Additional useful information such as:
1. Cost basis (current cost by square yards, linear feet, each, etc.)
2. Freight and labor (costs to receive and install)
3. Salvage (estimated value of the item when replaced, if any)
4. Date placed in service or the date last maintained or replaced

From this a reserve financial plan and budget is created to determine the amount to be assessed to the owners in their maintenance fees.

Since the governing body is charged with the responsibility of maintaining and protecting the association's assets, it is important that cash reserves are available in case major repairs or replacements are needed. The most equitable way is a process whereby financial assets (reserve funds) accumulate over time as physical assets (fixed components) wear out.

Insufficient funding of reserves could lead to financial difficulties for the association. Major repairs and unexpected expenses may not be covered, putting a burden on homeowners. A lack of reserve funds could result in the imposition of special assessments or loans, which would affect the financial stability of the community and property values.
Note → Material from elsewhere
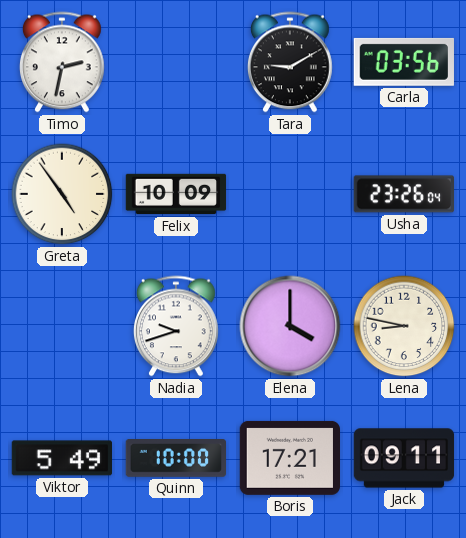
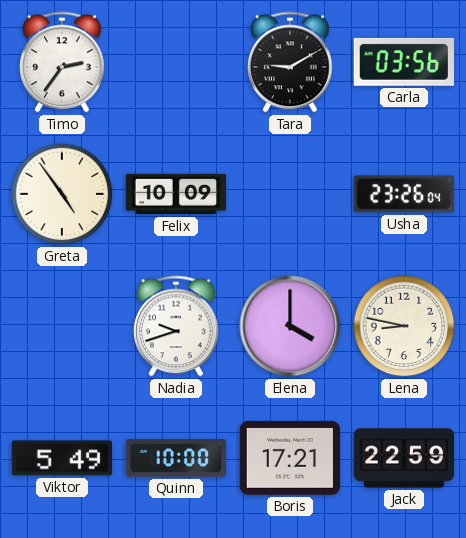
Timo: 2:32 -> 2:36
Jack: 09:11 -> 22:59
One of the toughest challenges for reserve (fund and facility) analysis and reporting has always been the timeshare/shared ownership/vacation rental industry. Typically, nearly two-thirds of the total replacement/maintenance costs for a particular property are associated with apartment interiors, with the remainder for common area facilities. It is critical for reserve advisors to plan ahead for most estates of this type, or the process can become unmanageable.

All associations, regardless of size, must prepare a reserve study, unless the total replacement cost is less than 50% of the association's gross budget, excluding the association's reserve account for the period. The reserve fund is for the repair, replacement, restoration, or maintenance of major components of the general area.